Las autoridades de Colombia decomisaron quince mil setecientas armas de fuego durante el periodo comprendido entre enero y septiembre de este año
Bogotá, Colombia. El Gobierno de Colombia levantó formalmente este martes la suspensión general que restringía los permisos para el porte de armas de fuego, una medida que el presidente Abelardo de la Espriella justificó bajo el argumento de que las limitaciones vigentes colocaban en absoluta indefensión a los ciudadanos respetuosos de la ley frente a la delincuencia. El mandatario federal enfatizó que la disposición normativa no representa la habilitación de un porte indiscriminado, ya que se mantendrán vigentes los controles rigurosos, requisitos obligatorios y supervisiones a cargo de las autoridades militares competentes.
Firmé el decreto que levanta la suspensión general de los permisos para el porte de armas de fuego en Colombia.
— Abelardo De La Espriella (@ABDELAESPRIELLA) September 8, 2026
Durante años se restringió al ciudadano que cumple la ley mientras los criminales siguieron armándose ilegalmente hasta los dientes. Eso tiene que cambiar.

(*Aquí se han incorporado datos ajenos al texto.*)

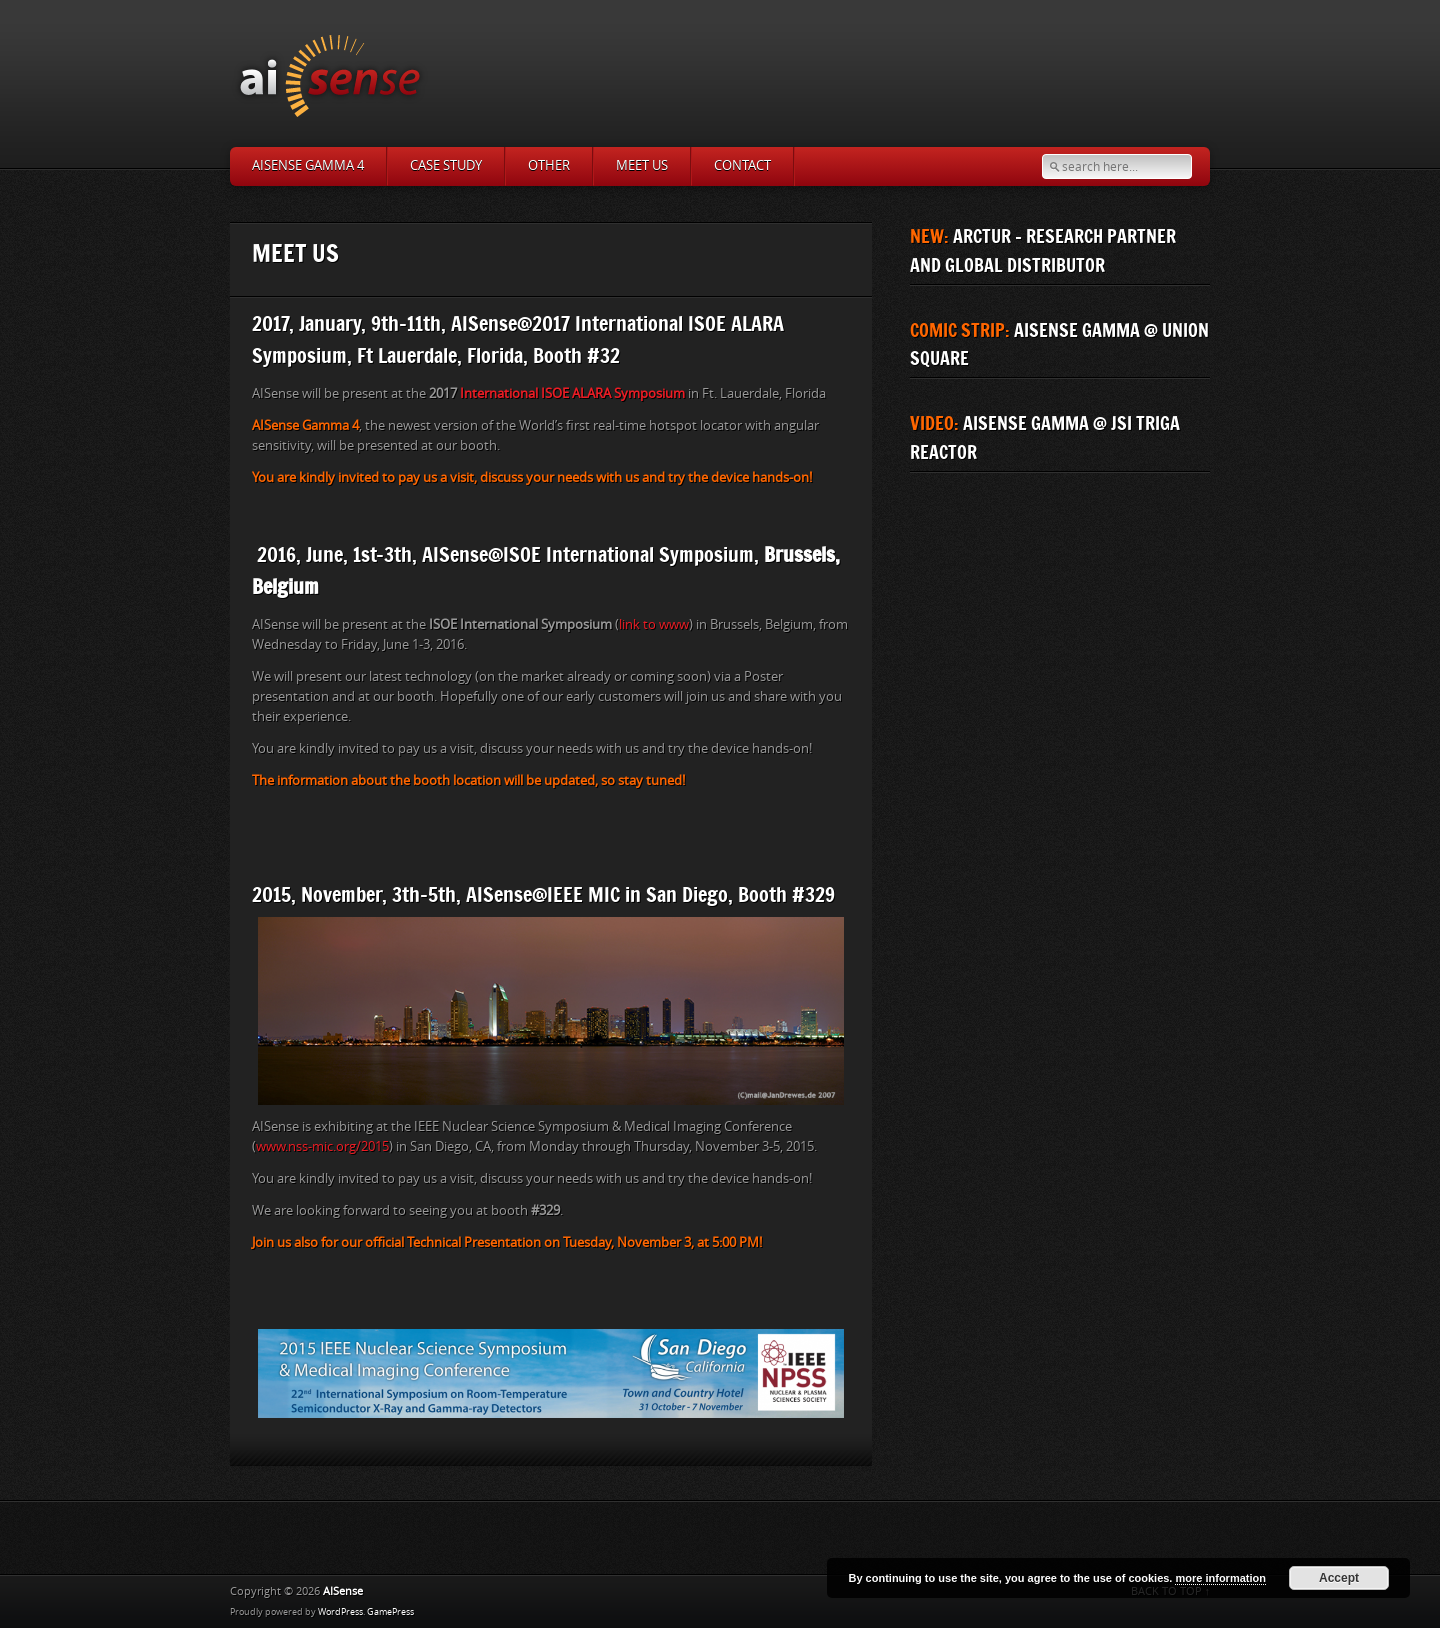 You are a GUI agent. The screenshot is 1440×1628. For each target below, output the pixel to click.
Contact (742, 165)
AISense (343, 1591)
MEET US (642, 165)
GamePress (390, 1612)
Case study (446, 165)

Las cifras… pic.twitter.com/boYLZJhlAo
Alcances del decreto
La directriz gubernamental, que entrará en vigor este miércoles, restituye la validez jurídica de los permisos individuales que se encuentren al corriente, aunque se aclaró expresamente que la medida no aplica para aquellos documentos que permanezcan vencidos, suspendidos, cancelados o revocados, ni cuando medie una prohibición de carácter legal o judicial. Para su implementación, el decreto instruye a las fuerzas castrenses a coordinar las acciones operativas necesarias destinadas a restablecer la eficacia de las autorizaciones legales en todo el territorio nacional.
Estadísticas oficiales
Durante el anuncio oficial, el jefe de Estado dio a conocer que entre el primero de enero y el tres de septiembre del presente año las autoridades lograron incautar un total de quince mil setecientos artefactos bélicos, de los cuales catorce mil ciento setenta y nueve estaban directamente vinculados con actividades delictivas. Del universo de armas aseguradas, novecientos ochenta pertenecían a las disidencias de las FARC —incluyendo fusiles y morteros—, quinientos cincuenta y uno al Clan del Golfo y trescientos treinta y nueve a la guerrilla del Ejército de Liberación Nacional, evidenciando la necesidad de reorientar la estrategia de seguridad pública en el país.